Collected data:
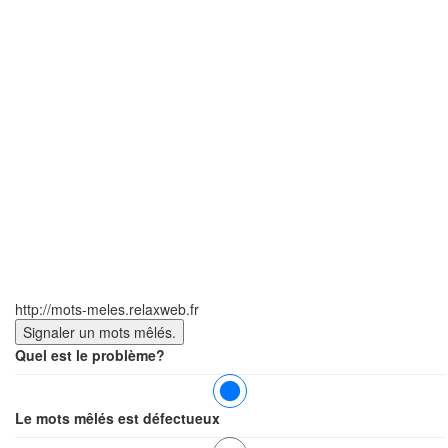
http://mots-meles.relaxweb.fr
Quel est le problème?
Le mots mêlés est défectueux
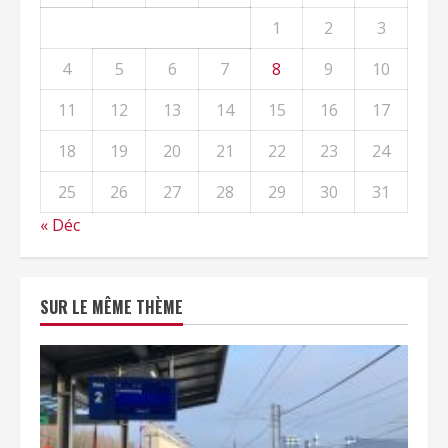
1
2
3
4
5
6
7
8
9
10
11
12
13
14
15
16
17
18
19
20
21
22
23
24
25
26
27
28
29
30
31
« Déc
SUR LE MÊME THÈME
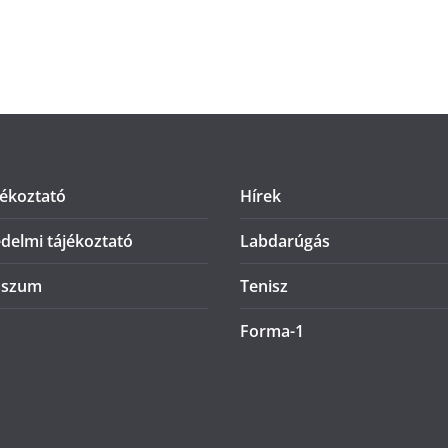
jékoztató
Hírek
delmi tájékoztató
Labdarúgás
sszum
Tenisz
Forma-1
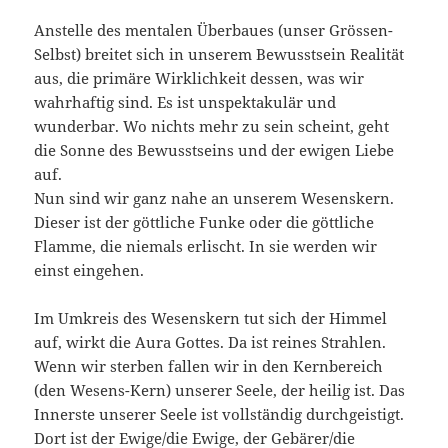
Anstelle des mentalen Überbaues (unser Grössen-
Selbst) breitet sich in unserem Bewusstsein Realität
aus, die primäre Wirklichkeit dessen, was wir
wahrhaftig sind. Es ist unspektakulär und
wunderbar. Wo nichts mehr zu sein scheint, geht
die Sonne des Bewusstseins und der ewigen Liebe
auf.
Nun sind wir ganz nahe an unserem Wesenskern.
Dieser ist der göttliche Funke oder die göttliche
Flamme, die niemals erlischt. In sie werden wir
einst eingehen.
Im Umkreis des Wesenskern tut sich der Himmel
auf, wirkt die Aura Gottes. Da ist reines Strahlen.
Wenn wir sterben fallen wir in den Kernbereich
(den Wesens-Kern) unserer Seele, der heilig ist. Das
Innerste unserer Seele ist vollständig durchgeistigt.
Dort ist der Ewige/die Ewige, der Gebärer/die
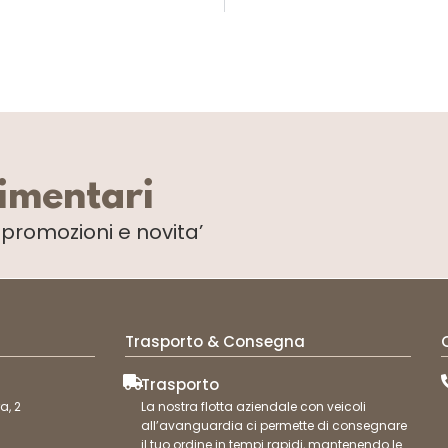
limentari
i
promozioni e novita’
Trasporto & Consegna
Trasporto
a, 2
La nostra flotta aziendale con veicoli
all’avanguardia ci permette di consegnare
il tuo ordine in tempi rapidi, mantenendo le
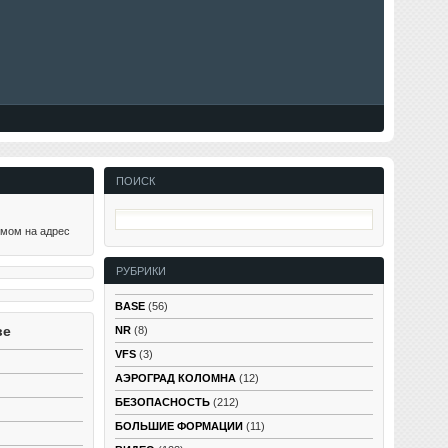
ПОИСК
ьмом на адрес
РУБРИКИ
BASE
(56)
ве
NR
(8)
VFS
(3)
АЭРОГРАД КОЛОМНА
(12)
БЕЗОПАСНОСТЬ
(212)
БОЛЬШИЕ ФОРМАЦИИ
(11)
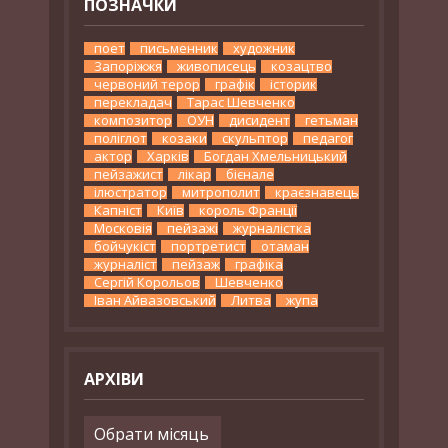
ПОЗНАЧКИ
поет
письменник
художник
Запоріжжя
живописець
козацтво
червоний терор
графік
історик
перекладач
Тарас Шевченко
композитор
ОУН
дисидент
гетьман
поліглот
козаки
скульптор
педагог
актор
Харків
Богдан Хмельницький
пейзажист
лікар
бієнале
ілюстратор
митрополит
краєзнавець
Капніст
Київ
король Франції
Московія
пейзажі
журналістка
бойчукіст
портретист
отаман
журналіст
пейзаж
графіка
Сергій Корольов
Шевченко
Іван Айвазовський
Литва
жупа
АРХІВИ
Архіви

* [Task directions]:
In your copy, include no pictures; print every line above exactly.

* [Your solution]:
http://mots-meles.relaxweb.fr
Quel est le problème?
Le mots mêlés est défectueux
1
2
3
4
5
6
7
8
9
10
11
12
13
14
15
16
17
18
19
20
21
22
23
24
25
26
27
28
29
30
31
« Déc
SUR LE MÊME THÈME
jékoztató
Hírek
delmi tájékoztató
Labdarúgás
sszum
Tenisz
Forma-1
Anstelle des mentalen Überbaues (unser Grössen-
Selbst) breitet sich in unserem Bewusstsein Realität
aus, die primäre Wirklichkeit dessen, was wir
wahrhaftig sind. Es ist unspektakulär und
wunderbar. Wo nichts mehr zu sein scheint, geht
die Sonne des Bewusstseins und der ewigen Liebe
auf.
Nun sind wir ganz nahe an unserem Wesenskern.
Dieser ist der göttliche Funke oder die göttliche
Flamme, die niemals erlischt. In sie werden wir
einst eingehen.
Im Umkreis des Wesenskern tut sich der Himmel
auf, wirkt die Aura Gottes. Da ist reines Strahlen.
Wenn wir sterben fallen wir in den Kernbereich
(den Wesens-Kern) unserer Seele, der heilig ist. Das
Innerste unserer Seele ist vollständig durchgeistigt.
Dort ist der Ewige/die Ewige, der Gebärer/die
limentari
i
promozioni e novita’
Trasporto & Consegna
Trasporto
a, 2
La nostra flotta aziendale con veicoli
all’avanguardia ci permette di consegnare
il tuo ordine in tempi rapidi, mantenendo le
ПОИСК
ьмом на адрес
РУБРИКИ
BASE
(56)
ве
NR
(8)
VFS
(3)
АЭРОГРАД КОЛОМНА
(12)
БЕЗОПАСНОСТЬ
(212)
БОЛЬШИЕ ФОРМАЦИИ
(11)
ПОЗНАЧКИ
поет
письменник
художник
Запоріжжя
живописець
козацтво
червоний терор
графік
історик
перекладач
Тарас Шевченко
композитор
ОУН
дисидент
гетьман
поліглот
козаки
скульптор
педагог
актор
Харків
Богдан Хмельницький
пейзажист
лікар
бієнале
ілюстратор
митрополит
краєзнавець
Капніст
Київ
король Франції
Московія
пейзажі
журналістка
бойчукіст
портретист
отаман
журналіст
пейзаж
графіка
Сергій Корольов
Шевченко
Іван Айвазовський
Литва
жупа
АРХІВИ
Архіви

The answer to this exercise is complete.